Recordaba el otro día una entrevista que hace años le hicieron a Edgardo Cozarinsky en la que, relatando su llegada a París a mediados de los 70, señalaba: “Era todavía los últimos coletazos del mayo del 68 (…) se leía mucho a Foucault, y era el principio de Deleuze y Guattari. La literatura, lo puramente ficcional, era en cambio un desierto. No había prácticamente nada que me interesara en la literatura de imaginación francesa contemporánea”. Esto me recuerda una larga conversación que tuve también hace muchos años con el editor francés Christian Bourgois, muerto poco tiempo después. Bourgois dirigió durante casi cuarenta años la editorial que lleva su nombre, en la que editó a buena parte de la mejor literatura mundial. En ese almuerzo, durante un momento la charla se desvió hacia la literatura latinoamericana contemporánea (Bourgois publicó a Aira, Bolaño, Pauls, entre otros. Y mucho antes, a Copi, por supuesto) y, entre medio de comentarios diversos, hizo un silencio y dijo: “Qué curioso, ahora casi únicamente publico ficción, ¿quién lo hubiera dicho en los 70?” En esos años, Bourgois también participó de la edición de 10/18, colección de bolsillo crucial en la historia de la edición francesa, que rara vez editaba novelas; en cambio publicaba mucho del debate teórico post 68, incluido la crisis del marxismo, y textos en tono con el ascenso del interés por la economía libidinal. Entre nosotros, la condena de Walsh al género novela como impedimento pequeño burgués a la causa revolucionaría, no es ajena a esta trama.

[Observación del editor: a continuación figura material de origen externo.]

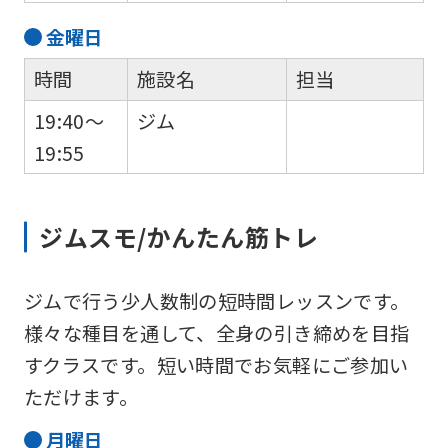
金
曜日
時間
施設名
担当
19:40～
ジム
19:55
ジムスモ/かんたん筋トレ
ジムで行う少人数制の短時間レッスンです。
様々な種目を通して、全身の引き締めを目指
すクラスです。短い時間でお気軽にご参加い
ただけます。
月
曜日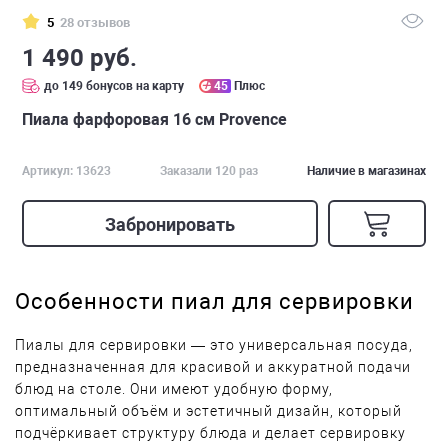
5
28 отзывов
1 490 руб.
до 149 бонусов на карту
45
Плюс
Пиала фарфоровая 16 см Provence
Артикул: 13623
Заказали 120 раз
Наличие в магазинах
Забронировать
Особенности пиал для сервировки
Пиалы для сервировки — это универсальная посуда,
предназначенная для красивой и аккуратной подачи
блюд на столе. Они имеют удобную форму,
оптимальный объём и эстетичный дизайн, который
подчёркивает структуру блюда и делает сервировку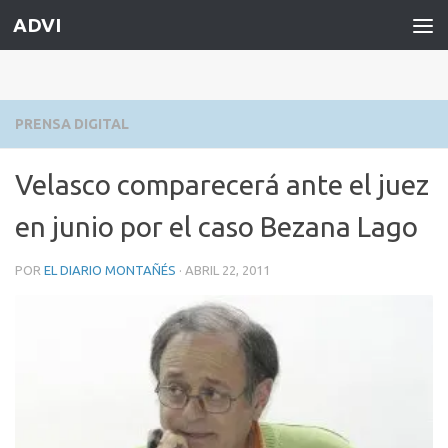
ADVI
Saltar al contenido
PRENSA DIGITAL
Velasco comparecerá ante el juez
en junio por el caso Bezana Lago
POR
EL DIARIO MONTAÑÉS
·
ABRIL 22, 2011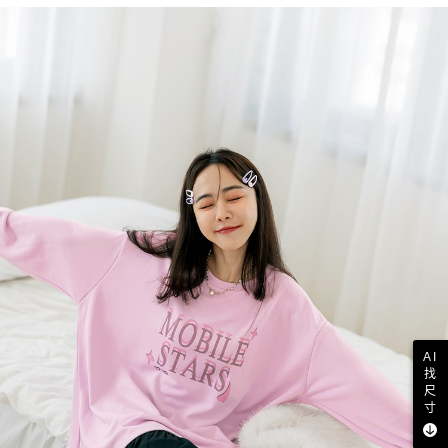
AI
找
尺
寸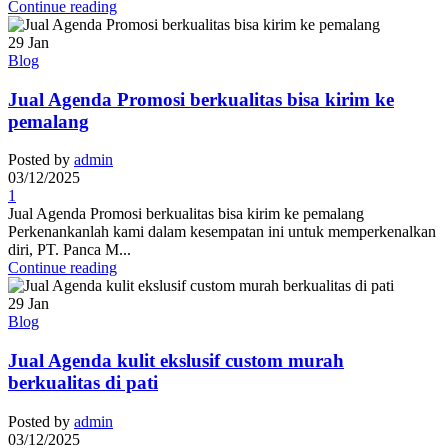
Continue reading
29
Jan
Blog
Jual Agenda Promosi berkualitas bisa kirim ke
pemalang
Posted by
admin
03/12/2025
1
Jual Agenda Promosi berkualitas bisa kirim ke pemalang
Perkenankanlah kami dalam kesempatan ini untuk memperkenalkan
diri, PT. Panca M...
Continue reading
29
Jan
Blog
Jual Agenda kulit ekslusif custom murah
berkualitas di pati
Posted by
admin
03/12/2025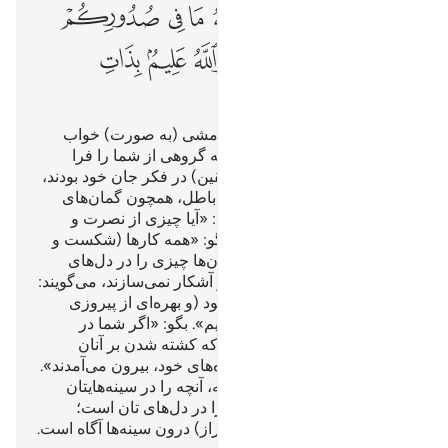
ﲃ
ﲄﲅ
ﲆ
ﲇ
ﲈ
ﲉ
ﲊ
ﲋ
ﲌ
ﲍ
ﲎﲏ
ﲐ
ﲑ
ﲒ
ﲓ
ﲔ
سپس بعد از آن غم و اندوه، آرامشی (به صورت) خواب
سبکی بر شما فرو فرستاده، که گروهی از شما را فرا
گرفت. و گروهی دیگر (= منافقین) در فکر جان خود بودند،
و دربارۀ خدا، گمان‌های ناروا و باطل، همچون گمان‌های
زمان جاهلیت داشتند. می‌گفتند: «آیا چیزی از نصرت و
پیروزی نصیب ما می‌شود؟» بگو: «همه کارها (شکست و
پیروزی) به دست الله است». آن‌ها چیزی را در دل‌های
شان پنهان می‌دارند که برای تو آشکار نمی‌سازند، می‌گویند:
«اگر ما را در این کار اختیاری بود (و بهره‌ای از پیروزی
داشتیم) در اینجا کشته نمی‌شدیم». بگو: «اگر شما در
خانه‌های خود هم بودید، کسانی‌که کشته شدن بر آنان
نوشته شده بود؛ قطعاً به قتلگاه‌های خود، بیرون می‌آمدند».
و (این‌ها) برای این است که الله، آنچه را در سینه‌هایتان
(پنهان) دارید، بیازماید، و آنچه را در دل‌های تان است؛
خالص و پاک گرداند. و الله به (راز) درون سینه‌ها آگاه است.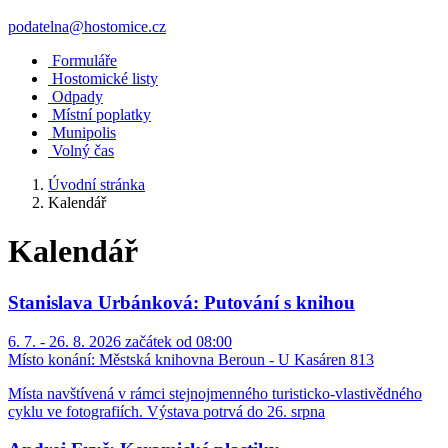
podatelna@hostomice.cz
Formuláře
Hostomické listy
Odpady
Místní poplatky
Munipolis
Volný čas
Úvodní stránka
Kalendář
Kalendář
Stanislava Urbánková: Putování s knihou
6. 7. - 26. 8. 2026 začátek od 08:00
Místo konání:
Městská knihovna Beroun - U Kasáren 813
Místa navštívená v rámci stejnojmenného turisticko-vlastivědného
cyklu ve fotografiích. Výstava potrvá do 26. srpna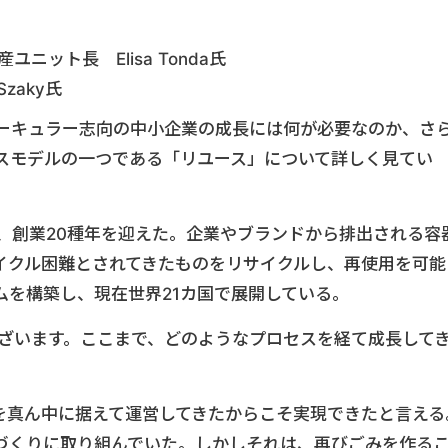
ニット長 Elisa Tonda氏
zaky氏
は、サーキュラー志向の中小企業の成長には何が必要なのか、さ
スモデルの一つである「リユース」について詳しく見てい
今年、創業20種年を迎えた。企業やブランドから排出される容
イクル困難とされてきたものをリサイクルし、再使用を可能
ムを構築し、現在世界21カ国で展開している。
うございます。ここまで、どのようなプロセスを経て成長して
ンを真ん中に据えて運営してきたからこそ実現できたと言える
づくりに取り組んでいた。しかしそれは、再びごみを作る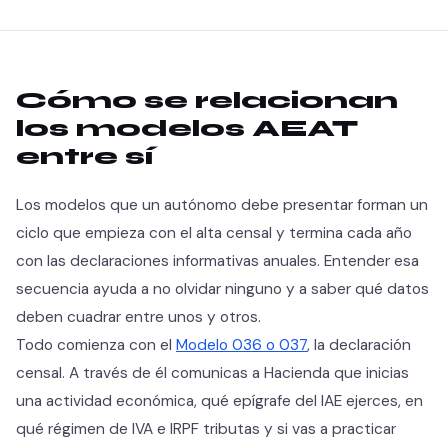
Cómo se relacionan
los modelos AEAT
entre sí
Los modelos que un autónomo debe presentar forman un
ciclo que empieza con el alta censal y termina cada año
con las declaraciones informativas anuales. Entender esa
secuencia ayuda a no olvidar ninguno y a saber qué datos
deben cuadrar entre unos y otros.
Todo comienza con el
Modelo 036 o 037
, la declaración
censal. A través de él comunicas a Hacienda que inicias
una actividad económica, qué epígrafe del IAE ejerces, en
qué régimen de IVA e IRPF tributas y si vas a practicar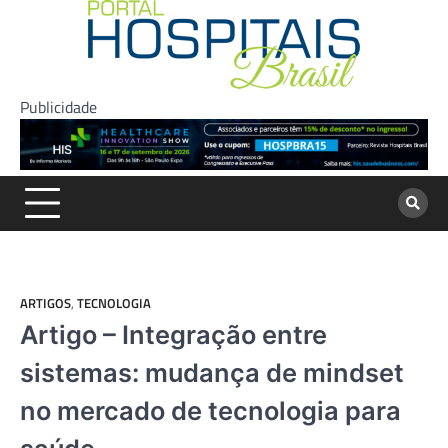
Skip
to
content
Publicidade
ARTIGOS
,
TECNOLOGIA
Artigo – Integração entre
sistemas: mudança de mindset
no mercado de tecnologia para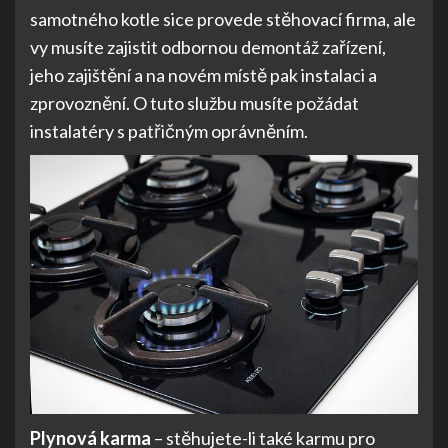
samotného kotle sice provede stěhovací firma, ale
vy musíte zajistit odbornou demontáž zařízení,
jeho zajištění a na novém místě pak instalaci a
zprovoznění. O tuto službu musíte požádat
instalatéry s patřičným oprávněním.
Plynová karma
– stěhujete-li také karmu pro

Volviendo al tema (¿A qué tema? ¿A la teoría? ¿A la revolución? ¿A la literatura?) ocurre que, a riesgo de parecer una boutade, la gran novela de los años 60 y 70 fue la teoría. De a poco, la propia teoría fue descubriendo su carácter ficcional, y varios de los teóricos más extremos cometieron el desliz de saltar a la novela: de Kristeva a Sontag, muchos otros dieron el salto hacia la literatura de imaginación, como diría Cozarinsky (por no mencionar a varios cuyas novelas, por suerte para ellos, pasaron desapercibidas: Palais Royal, de Richard Sennett, o las novelas de George Steiner). Kristeva y Sontag no tuvieron esa estrella (pasar desapercibido es algo a lo que sólo acceden algunos elegidos) y sus novelones se empeñaron en ser objeto de formidables campañas de marketing del desastre literario. Barthes, en la estela de Benjamin (al que sin embargo, casi nunca cita) supo frenar a tiempo: llevó la teoría hacia ese borde en que linda con la ficción, pero sin jamás dar el paso al desatino. En el fondo, la elegancia barthesiana reposa en demostrar que la figura del écrivain es mucho más seductora que la del romancier.
Y después de otro silencio, Bourgois sonrió. Era la sonrisa de quien se sentía feliz por haber sido derrotado. La novela había vuelto a triunfar. Y yo, quizá alentado por la gentileza del buen vino francés, me atreví a preguntar en sentido inverso, casi como una sospecha crítica frente al estado actual de la narrativa: “¿Pero la novela contemporánea está en condiciones de pensar el mundo?” Bourgois contestó: “Es lo contrario: la novela tiene todavía alguna posibilidad justamente si no se deja pensar por el mundo”, frase con nuevos ecos benjaminianos, y hasta fogwillianos (“escribo para no ser escrito”) en la que todavía sigo pensando, tantos años después.